James Purnell: People who are already receiving disability living allowance when they leave the UK to live in another European economic area state or in Switzerland can often continue to receive the allowance. The rules are set out on the Directgov website. The Pensions Disability and Carers Service has considered about 500 claims and confirmed that these customers will continue to receive disability living allowance. We are considering the implications of the European Courts decision for people who are UK citizens but who live in another European economic area state or in Switzerland and who wish to claim disability living allowance. We will publish the criteria for awarding the allowance on the Directgov website as soon as possible.

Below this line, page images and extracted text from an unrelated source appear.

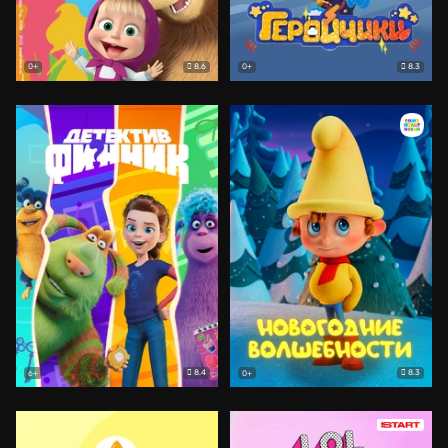
8.6
8.3
0+
0+
8.4
8.3
6+
0+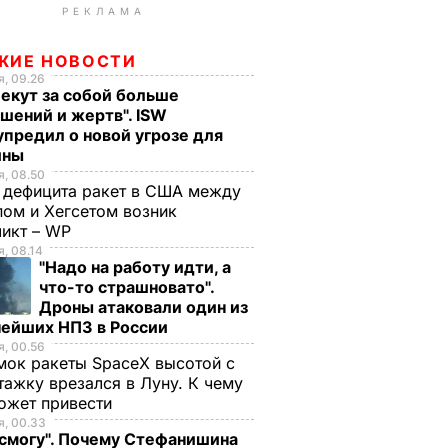
РЕКЛАМА
ЖИЕ НОВОСТИ
, 09.26
екут за собой больше
шений и жертв". ISW
предил о новой угрозе для
ины
, 08.50
 дефицита ракет в США между
ом и Хегсетом возник
ликт – WP
, 08.14
"Надо на работу идти, а
что-то страшновато".
Дроны атаковали один из
нейших НПЗ в России
, 00.56
ок ракеты SpaceX высотой с
тажку врезался в Луну. К чему
ожет привести
, 00.33
 смогу". Почему Стефанишина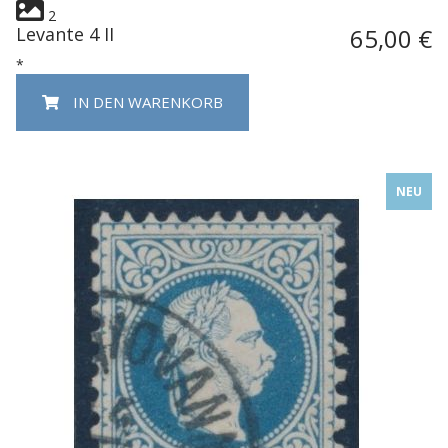
2
Levante 4 II
65,00 €
*
IN DEN WARENKORB
NEU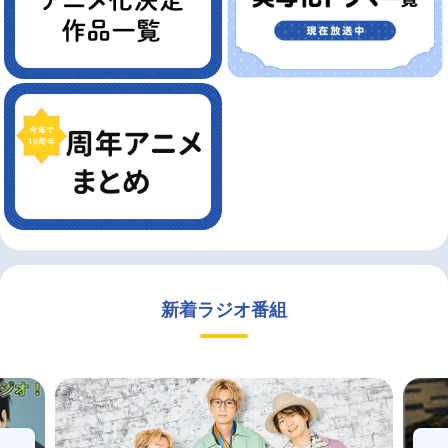
新着ラジオ番組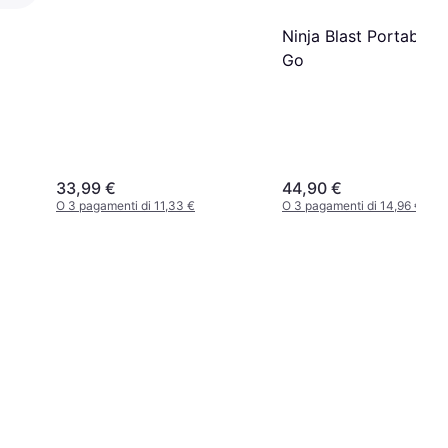
Ninja Blast Portable T
Go
33,99 €
44,90 €
O 3 pagamenti di 11,33 €
O 3 pagamenti di 14,96 €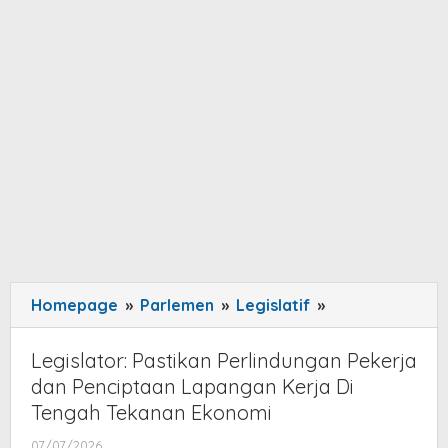
Homepage
»
Parlemen
»
Legislatif
»
Legislator:
Pastikan
Perlindungan
Legislator: Pastikan Perlindungan Pekerja
Pekerja
dan Penciptaan Lapangan Kerja Di
dan
Tengah Tekanan Ekonomi
Penciptaan
07/07/2026
by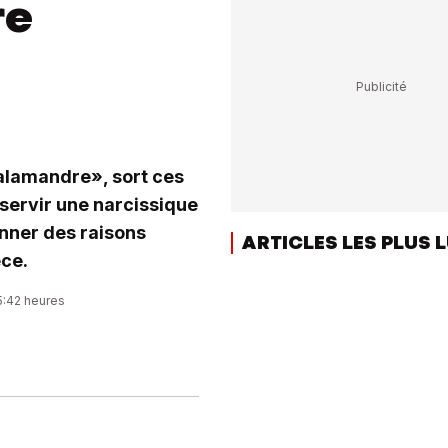
re
Salamandre», sort ces
 servir une narcissique
onner des raisons
ARTICLES LES PLUS 
èce.
5:42 heures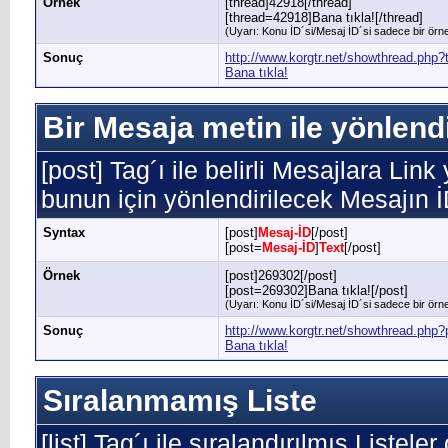
Örnek
[thread]42918[/thread]
[thread=42918]Bana tıkla![/thread]
(Uyarı: Konu İD´si/Mesaj İD´si sadece bir örnek
Sonuç
http://www.korgtr.net/showthread.php
Bana tıkla!
Bir Mesaja metin ile yönlend
[post] Tag´ı ile belirli Mesajlara Link
bunun için yönlendirilecek Mesajın 
Syntax
[post]
Mesaj-İD
[/post]
[post=
Mesaj-İD
]
Text
[/post]
Örnek
[post]269302[/post]
[post=269302]Bana tıkla![/post]
(Uyarı: Konu İD´si/Mesaj İD´si sadece bir örnek
Sonuç
http://www.korgtr.net/showthread.ph
Bana tıkla!
Sıralanmamış Liste
[list] Tag´ı ile sıralandırılmış Listele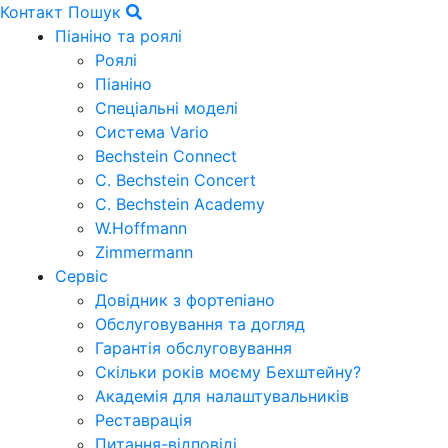
Контакт
Пошук
Піаніно та роялі
Роялі
Піаніно
Спеціальні моделі
Система Vario
Bechstein Connect
C. Bechstein Concert
C. Bechstein Academy
W.Hoffmann
Zimmermann
Сервіс
Довідник з фортепіано
Обслуговування та догляд
Гарантія обслуговування
Скільки років моєму Бехштейну?
Академія для налаштувальників
Реставрація
Питання-відповіді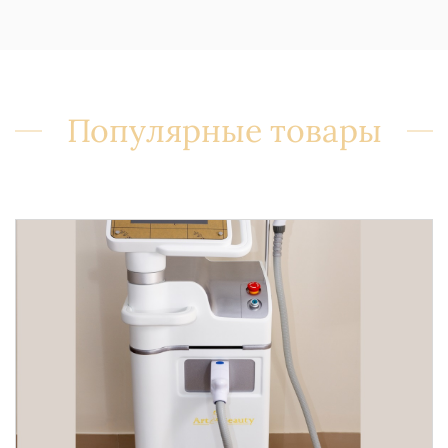
Популярные товары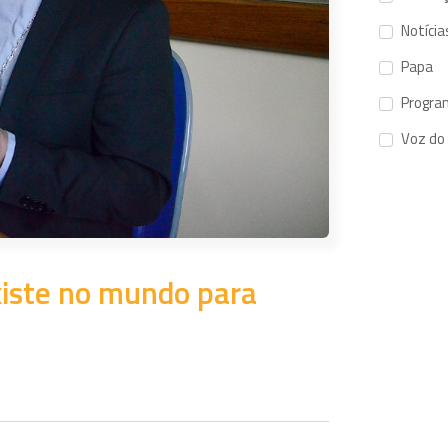
Notícia
Papa
Progra
Voz do
xiste no mundo para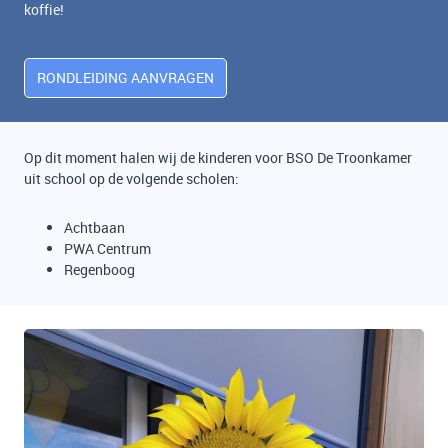
koffie!
RONDLEIDING AANVRAGEN
Op dit moment halen wij de kinderen voor BSO De Troonkamer
uit school op de volgende scholen:
Achtbaan
PWA Centrum
Regenboog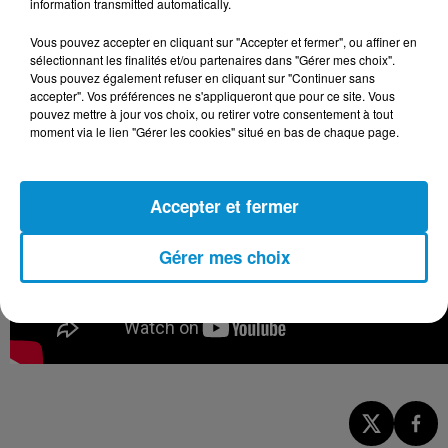
information transmitted automatically.
Vous pouvez accepter en cliquant sur "Accepter et fermer", ou affiner en
sélectionnant les finalités et/ou partenaires dans "Gérer mes choix".
Vous pouvez également refuser en cliquant sur "Continuer sans
accepter". Vos préférences ne s'appliqueront que pour ce site. Vous
pouvez mettre à jour vos choix, ou retirer votre consentement à tout
moment via le lien "Gérer les cookies" situé en bas de chaque page.
Accepter et fermer
Gérer mes choix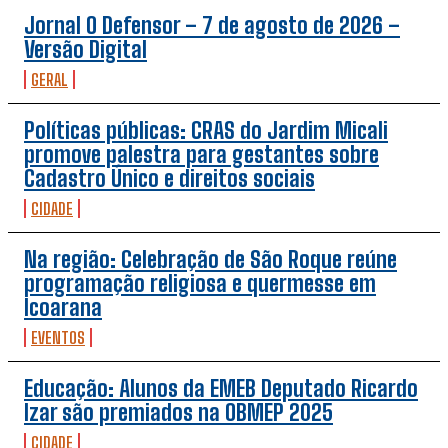
Jornal O Defensor – 7 de agosto de 2026 –
Versão Digital
GERAL
Políticas públicas: CRAS do Jardim Micali
promove palestra para gestantes sobre
Cadastro Único e direitos sociais
CIDADE
Na região: Celebração de São Roque reúne
programação religiosa e quermesse em
Icoarana
EVENTOS
Educação: Alunos da EMEB Deputado Ricardo
Izar são premiados na OBMEP 2025
CIDADE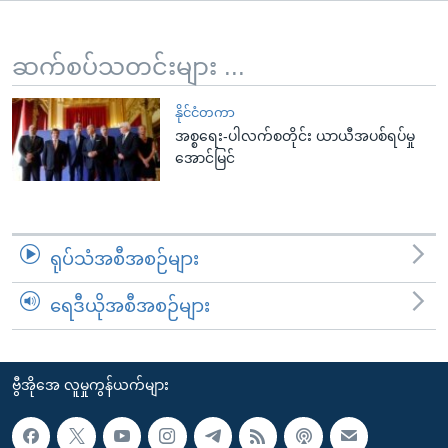
အ
သုတပဒေသာ အင်္ဂလိပ်စာ
ညွန်း
Learning English
စာမျက်နှာ
ဆက်စပ်သတင်းများ ...
သို့
ဗွီအိုအေ လူမှုကွန်ယက်များ
ကျော်
နိုင်ငံတကာ
အစ္စရေး-ပါလက်စတိုင်း ယာယီအပစ်ရပ်မှု
ကြည့်
အောင်မြင်
ရန်
ဘာသာစကားများ
ရှာဖွေ
ရန်
နေရာ
ရုပ်သံအစီအစဉ်များ
သို့
ကျော်
ရေဒီယိုအစီအစဉ်များ
ရန်
ဗွီအိုအေ လူမှုကွန်ယက်များ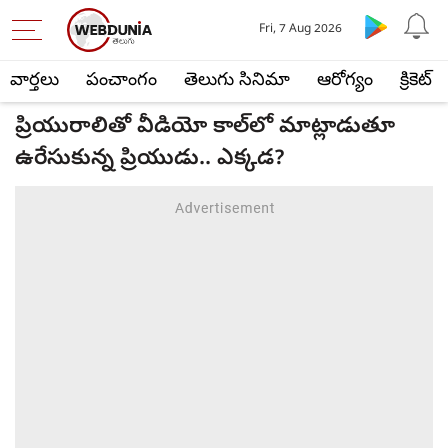
Fri, 7 Aug 2026
వార్తలు
పంచాంగం
తెలుగు సినిమా
ఆరోగ్యం
క్రికెట్
ప్రియురాలితో వీడియో కాల్‌లో మాట్లాడుతూ
ఉరేసుకున్న ప్రియుడు.. ఎక్కడ?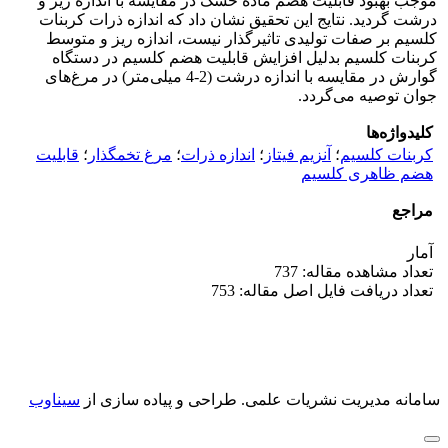
موجب بهبود قابلیت هضم ماده خشک در مقایسه با اندازه ریز و
درشت گردید. نتایج این تحقیق نشان داد که اندازه ذرات کربنات
کلسیم بر صفات تولیدی تاثیرگذار نیست، اندازه ریز و متوسط
کربنات کلسیم بدلیل افزایش قابلیت هضم کلسیم در دستگاه
گوارش در مقایسه با اندازه درشت (2-4 میلی‌متر) در مرغ‌های
جوان توصیه می‌گردد.
کلیدواژه‌ها
کربنات کلسیم
؛
آنزیم فیتاز
؛
اندازه ذرات
؛
مرغ تخمگذار
؛
قابلیت
هضم ظاهری کلسیم
مراجع
آمار
تعداد مشاهده مقاله: 737
تعداد دریافت فایل اصل مقاله: 753
سامانه مدیریت نشریات علمی.
طراحی و پیاده سازی از
سیناوب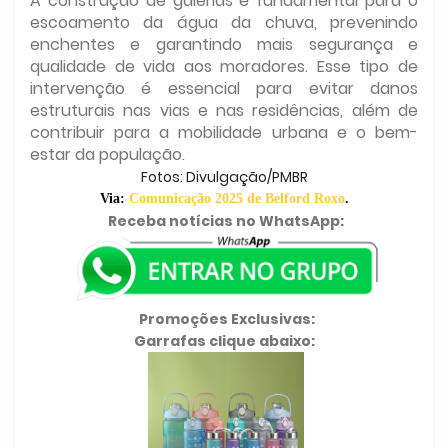
A construção de galerias é fundamental para o
escoamento da água da chuva, prevenindo
enchentes e garantindo mais segurança e
qualidade de vida aos moradores. Esse tipo de
intervenção é essencial para evitar danos
estruturais nas vias e nas residências, além de
contribuir para a mobilidade urbana e o bem-
estar da população.
Fotos: Divulgação/PMBR
Via:
Comunicação 2025 de Belford Roxo
.
Receba notícias no WhatsApp:
Promoções Exclusivas:
Garrafas clique abaixo: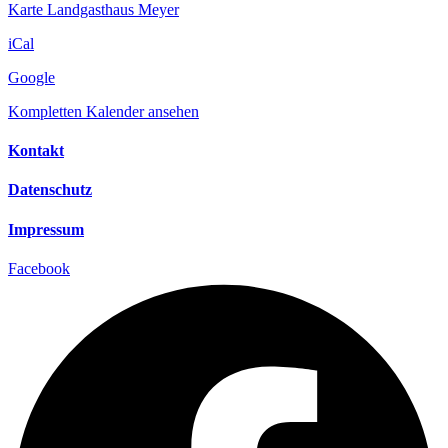
Karte
Landgasthaus Meyer
iCal
Google
Kompletten Kalender ansehen
Kontakt
Datenschutz
Impressum
Facebook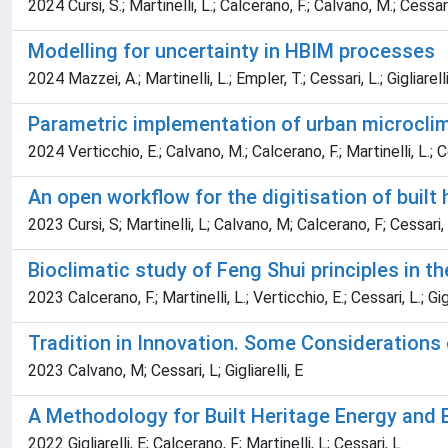
2024 Cursi, S.; Martinelli, L.; Calcerano, F.; Calvano, M.; Cessari, 
Modelling for uncertainty in HBIM processes
2024 Mazzei, A.; Martinelli, L.; Empler, T.; Cessari, L.; Gigliarelli
Parametric implementation of urban microclima
2024 Verticchio, E.; Calvano, M.; Calcerano, F.; Martinelli, L.; Ces
An open workflow for the digitisation of built 
2023 Cursi, S; Martinelli, L; Calvano, M; Calcerano, F; Cessari, L;
Bioclimatic study of Feng Shui principles in t
2023 Calcerano, F.; Martinelli, L.; Verticchio, E.; Cessari, L.; Gigl
Tradition in Innovation. Some Considerations 
2023 Calvano, M; Cessari, L; Gigliarelli, E
A Methodology for Built Heritage Energy and
2022 Gigliarelli, E; Calcerano, F; Martinelli, L; Cessari, L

Mr. Stephen O'Brien: To ask the Secretary of State for Work and Pensions how many persons claimed the mobility component of disability living allowance in each year since its introduction, broken down by type of disability; and how much was paid to claimants with each disability type in each year at the (a) higher and (b) lower rate. 
Mr. Mike O'Brien: The available information has been placed in the Library.
Chris Grayling: To ask the Secretary of State for Work and Pensions what proportion of awards of income support on grounds of incapacity for work had a duration of (a) less than 13 weeks, (b) between 13 weeks and 28 weeks, (c) between 28 weeks and one year, (d) between one and two years, (e) between two and three years and (f) more than three years in the most recent period for which figures are available. 
James Purnell: The available information is in the table:
|Proportion of incapacity benefit/severe disablement allowance claims where recipient is also receiving income support by duration of income support award|
|Less than 13 weeks||Between 13 weeks and 28 weeks||Between 28 weeks and one year||Between one and two years||Between two and three years||Three years and over|
1. Percentages are rounded to one decimal place.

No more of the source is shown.